Yeni CHP Uşak İl Kadın Kolları Başkanı Emine Ceylan, konuşma yaparak görevi devraldı. Emine Ceylan, kendisini tanıtarak, “Aslen Çankırılı anne ve babamın dördüncü ve son çocuğuyum. 1986 yılının Haziran ayında Yalova’da doğdum, iş sebebiyle çeşitli illerde bulunan ailem benim doğumumdan kısa bir süre sonra kalıcı olarak İzmir’e yerleşti ve benim en geriye dönük hatıralarım İzmir’de oluşmaya başladı. Atatürk’ün ilke ve inkılaplarının, düşünce yapısının, fikirlerinin en derin şekilde ruhumuza işlendiği, andımızın boğazımız acıyana kadar bağırarak söylendiği, milli bayramlarımızın şehrin her stadında coşkuyla kutlandığı ve insanların gerçekten birbirinin bayramını kutladığı, kadınlarımızın maddi ve manevi özgürlüklerinin olması gerektiğinin benimsenmeye başladığı yıllarda ilkokul, ortaokul ve lise öğrenimimi İzmir’de tamamladım. Okul yıllarımda hangi siyasi partinin ne şekilde bir ideolojiye sahip olduğunun bir önemi yoktu benim için, önemli olan Ulu Önder Mustafa Kemal Atatürk’e borcumuzun olduğuydu.Eğitime büyük önem veren inşaat işçisi babamın ve ev hanımı annemin özverisiyle üniversiteyi kazandım. 2005 yılında Afyon Kocatepe Üniversitesi Uşak Fen Edebiyat Fakültesi Matematik Bölümü’nü okumak için 19 yaşında Uşak’a geldim. Hayattan beklentilerimizi netleştirmeye başladığımız, karakterimizin tam olarak şekillendiği ve aslında aklımızın başına geldiği yetişkinlik yıllarımı Uşak’ta yaşamaya başlamıştım. Üniversiteyi bitirdikten hemen sonra evlendim ve kalıcı olarak Uşak’a yerleştim. Elbette üniversite okuyan her genç gibi benim de okuduğum bölümle ilgili hayallerim vardı ve bu hayallerimi gerçekleştirmek için en önemlisi atanmakti. Sürekli değişen eğitim sistemimizin o dönemine denk gelen biçimde ben tam bir sayısalcı olarak yetiştim. Fakat atanabilmek için 11 dersten sorumluyduk ve bu derslerden yalnızca bir tanesi sayısaldı. Ben bir balıktım lakin ağaca çıkmamı istediler. Hayallerimden güç almaya çalıştığım süreçte bir kızım oldu ve artık mecburi doğu görevini yerine getirme, ailemden ayrı kalma korkusu benim atanmış öğretmenlik hayatımı tamamen bitirdi. Özel sektörde öğretmenlik yapmanın zorluklarını da anlatmama gerek yok diye düşünüyorum. Sonunda ben hayallerimden vazgeçmiştim. Kararımı verdim ve çalışma hayatımı bambaşka rotayla yeniden şekillendirdim. Avukat olan eşime büroda yardımcı olmaya başladım. 9 yıldır birlikte çalışıyoruz. Umarım mutludur.

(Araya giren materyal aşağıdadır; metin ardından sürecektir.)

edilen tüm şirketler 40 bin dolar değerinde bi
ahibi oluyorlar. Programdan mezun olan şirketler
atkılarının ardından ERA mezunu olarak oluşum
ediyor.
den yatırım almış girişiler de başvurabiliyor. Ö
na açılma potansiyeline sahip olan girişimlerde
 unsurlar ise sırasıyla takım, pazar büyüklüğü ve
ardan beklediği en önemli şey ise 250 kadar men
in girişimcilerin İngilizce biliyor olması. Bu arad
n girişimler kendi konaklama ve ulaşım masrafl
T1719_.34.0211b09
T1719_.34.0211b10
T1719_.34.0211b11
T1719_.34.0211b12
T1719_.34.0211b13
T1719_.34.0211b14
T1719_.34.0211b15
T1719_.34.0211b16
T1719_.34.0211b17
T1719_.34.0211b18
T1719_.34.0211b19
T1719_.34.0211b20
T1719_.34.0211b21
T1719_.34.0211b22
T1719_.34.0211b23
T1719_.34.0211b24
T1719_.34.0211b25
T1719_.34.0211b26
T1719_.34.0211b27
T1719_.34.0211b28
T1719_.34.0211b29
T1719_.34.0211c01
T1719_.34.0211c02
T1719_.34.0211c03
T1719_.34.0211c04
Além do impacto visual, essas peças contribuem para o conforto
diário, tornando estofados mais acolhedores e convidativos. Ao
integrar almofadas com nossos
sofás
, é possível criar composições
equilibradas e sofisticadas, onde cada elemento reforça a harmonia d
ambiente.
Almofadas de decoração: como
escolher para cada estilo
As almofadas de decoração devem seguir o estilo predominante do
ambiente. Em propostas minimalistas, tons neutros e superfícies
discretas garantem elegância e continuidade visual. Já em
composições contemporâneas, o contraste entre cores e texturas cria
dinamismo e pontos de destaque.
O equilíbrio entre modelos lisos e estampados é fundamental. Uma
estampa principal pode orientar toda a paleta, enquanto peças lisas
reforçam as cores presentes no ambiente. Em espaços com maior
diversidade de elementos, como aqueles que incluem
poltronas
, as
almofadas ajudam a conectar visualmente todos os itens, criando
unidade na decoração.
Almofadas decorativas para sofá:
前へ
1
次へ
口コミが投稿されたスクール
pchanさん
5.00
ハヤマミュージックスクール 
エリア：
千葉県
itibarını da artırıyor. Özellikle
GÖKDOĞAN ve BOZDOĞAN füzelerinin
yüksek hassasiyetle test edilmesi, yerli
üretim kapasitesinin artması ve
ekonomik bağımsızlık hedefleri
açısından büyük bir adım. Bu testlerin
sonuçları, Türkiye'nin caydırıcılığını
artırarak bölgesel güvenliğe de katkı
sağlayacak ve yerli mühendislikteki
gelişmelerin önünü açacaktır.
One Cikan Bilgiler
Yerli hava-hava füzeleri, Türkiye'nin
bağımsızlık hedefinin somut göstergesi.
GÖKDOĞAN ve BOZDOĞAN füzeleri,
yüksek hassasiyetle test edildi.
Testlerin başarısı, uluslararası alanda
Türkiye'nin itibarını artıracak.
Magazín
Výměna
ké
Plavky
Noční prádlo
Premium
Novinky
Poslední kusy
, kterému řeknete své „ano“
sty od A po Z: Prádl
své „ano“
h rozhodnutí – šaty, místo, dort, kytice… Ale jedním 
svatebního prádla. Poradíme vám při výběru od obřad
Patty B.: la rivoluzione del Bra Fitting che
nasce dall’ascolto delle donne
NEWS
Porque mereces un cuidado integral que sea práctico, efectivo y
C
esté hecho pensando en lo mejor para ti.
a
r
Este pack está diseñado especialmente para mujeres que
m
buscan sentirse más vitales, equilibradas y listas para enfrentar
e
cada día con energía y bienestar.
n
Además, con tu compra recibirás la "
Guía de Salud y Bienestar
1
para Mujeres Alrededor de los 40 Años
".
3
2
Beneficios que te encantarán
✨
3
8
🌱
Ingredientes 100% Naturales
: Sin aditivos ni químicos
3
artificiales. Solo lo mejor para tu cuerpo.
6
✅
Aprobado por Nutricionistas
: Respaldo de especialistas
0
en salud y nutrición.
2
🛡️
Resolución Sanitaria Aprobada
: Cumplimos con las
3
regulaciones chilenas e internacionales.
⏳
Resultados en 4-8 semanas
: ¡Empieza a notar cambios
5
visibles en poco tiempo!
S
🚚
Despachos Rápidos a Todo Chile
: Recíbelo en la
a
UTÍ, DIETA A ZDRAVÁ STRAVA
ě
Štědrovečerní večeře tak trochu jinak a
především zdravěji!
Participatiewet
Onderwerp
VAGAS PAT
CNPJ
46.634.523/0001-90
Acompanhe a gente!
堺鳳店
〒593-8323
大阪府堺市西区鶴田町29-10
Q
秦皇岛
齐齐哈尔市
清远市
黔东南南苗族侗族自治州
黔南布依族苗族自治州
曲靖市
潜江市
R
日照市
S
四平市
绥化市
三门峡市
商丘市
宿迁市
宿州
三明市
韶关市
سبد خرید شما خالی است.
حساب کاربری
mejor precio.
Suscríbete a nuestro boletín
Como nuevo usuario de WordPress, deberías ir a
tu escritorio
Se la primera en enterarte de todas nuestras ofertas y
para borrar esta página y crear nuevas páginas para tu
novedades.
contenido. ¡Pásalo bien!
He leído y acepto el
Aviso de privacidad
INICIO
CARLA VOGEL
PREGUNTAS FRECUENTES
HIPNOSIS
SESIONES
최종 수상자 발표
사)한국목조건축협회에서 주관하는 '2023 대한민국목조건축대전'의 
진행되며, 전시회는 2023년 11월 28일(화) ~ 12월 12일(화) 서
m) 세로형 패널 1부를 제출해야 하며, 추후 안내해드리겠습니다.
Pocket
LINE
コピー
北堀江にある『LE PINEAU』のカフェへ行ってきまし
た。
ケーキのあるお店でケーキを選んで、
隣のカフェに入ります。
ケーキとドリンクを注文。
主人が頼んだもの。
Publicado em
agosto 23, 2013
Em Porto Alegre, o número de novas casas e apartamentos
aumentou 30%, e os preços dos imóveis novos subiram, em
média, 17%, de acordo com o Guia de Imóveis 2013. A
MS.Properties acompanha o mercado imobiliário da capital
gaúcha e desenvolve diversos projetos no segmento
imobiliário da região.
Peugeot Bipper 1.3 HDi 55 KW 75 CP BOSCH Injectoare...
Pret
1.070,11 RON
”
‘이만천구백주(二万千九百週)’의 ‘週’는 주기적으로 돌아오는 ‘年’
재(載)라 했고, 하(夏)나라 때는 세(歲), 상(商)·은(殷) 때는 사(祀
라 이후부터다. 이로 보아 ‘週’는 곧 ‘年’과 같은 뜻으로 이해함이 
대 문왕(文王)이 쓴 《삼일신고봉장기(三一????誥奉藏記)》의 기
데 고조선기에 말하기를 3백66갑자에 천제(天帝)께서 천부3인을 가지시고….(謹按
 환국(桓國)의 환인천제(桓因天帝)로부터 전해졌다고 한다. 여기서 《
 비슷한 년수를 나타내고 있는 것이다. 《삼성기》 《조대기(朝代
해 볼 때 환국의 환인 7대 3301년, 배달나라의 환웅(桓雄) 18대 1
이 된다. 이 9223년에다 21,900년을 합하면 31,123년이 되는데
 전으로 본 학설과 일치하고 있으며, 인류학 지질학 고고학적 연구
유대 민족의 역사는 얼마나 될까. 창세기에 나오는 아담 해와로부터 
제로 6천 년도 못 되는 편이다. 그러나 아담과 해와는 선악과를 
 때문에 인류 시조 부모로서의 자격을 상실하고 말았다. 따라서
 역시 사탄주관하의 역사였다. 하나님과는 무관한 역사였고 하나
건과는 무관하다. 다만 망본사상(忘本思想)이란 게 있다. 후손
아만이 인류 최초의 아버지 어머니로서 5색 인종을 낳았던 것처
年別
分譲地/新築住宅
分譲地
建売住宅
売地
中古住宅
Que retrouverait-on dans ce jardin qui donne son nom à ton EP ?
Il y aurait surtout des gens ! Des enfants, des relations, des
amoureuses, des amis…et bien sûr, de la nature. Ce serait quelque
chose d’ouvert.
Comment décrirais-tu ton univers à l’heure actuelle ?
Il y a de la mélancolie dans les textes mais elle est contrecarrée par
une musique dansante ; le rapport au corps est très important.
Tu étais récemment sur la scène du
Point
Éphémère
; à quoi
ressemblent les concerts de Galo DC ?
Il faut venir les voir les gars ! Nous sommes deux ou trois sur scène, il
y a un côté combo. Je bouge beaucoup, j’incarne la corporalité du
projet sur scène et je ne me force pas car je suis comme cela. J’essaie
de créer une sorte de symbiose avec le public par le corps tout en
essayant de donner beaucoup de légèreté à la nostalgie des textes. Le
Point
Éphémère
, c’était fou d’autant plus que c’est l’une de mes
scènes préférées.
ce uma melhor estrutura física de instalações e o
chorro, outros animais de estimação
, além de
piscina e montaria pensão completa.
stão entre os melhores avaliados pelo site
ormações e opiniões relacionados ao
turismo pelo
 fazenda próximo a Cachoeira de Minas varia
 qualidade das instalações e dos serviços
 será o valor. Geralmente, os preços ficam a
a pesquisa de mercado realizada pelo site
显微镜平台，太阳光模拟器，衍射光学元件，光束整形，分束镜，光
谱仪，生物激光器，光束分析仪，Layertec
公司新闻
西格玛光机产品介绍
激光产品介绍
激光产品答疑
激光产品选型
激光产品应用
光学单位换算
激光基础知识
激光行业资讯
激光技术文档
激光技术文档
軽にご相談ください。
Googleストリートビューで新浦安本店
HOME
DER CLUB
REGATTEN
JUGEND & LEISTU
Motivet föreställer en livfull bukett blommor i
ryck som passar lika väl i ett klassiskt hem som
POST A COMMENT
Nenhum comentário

Şimdi geriye dönüp baktığımda boş geçirdiğim her anın tükenen ömrüme saygısızlık olduğunu düşünerek yaşadığımı fark ediyorum. Ben aslında bu güne kadar hep daha iyisi olmak için uğraştım. Bir kadın olarak her durumda daha iyi şartlarda yaşamak için kendimi değiştirdim, geliştirdim. Ulu Önder Mustafa Kemal Atatürk’ün kurmuş olduğu Cumhuriyet Halk Partisi’ne ufak da olsa bir katkı sağlayabilmek, Atatürk’e olan borcumu ödemek adına bir fırsattır benim için. Şimdi yardımınıza ihtiyacım var. Talip olduğum ve desteğinizi istediğim bu görevde başarılı olabilmenin tek yolu birlikte olmaktır. Gelin birlikte kendimizi geliştirelim gerekiyorsa değişelim. Daha iyi daha güçlü bir kadın olmanın yolunu birlikte arayalım.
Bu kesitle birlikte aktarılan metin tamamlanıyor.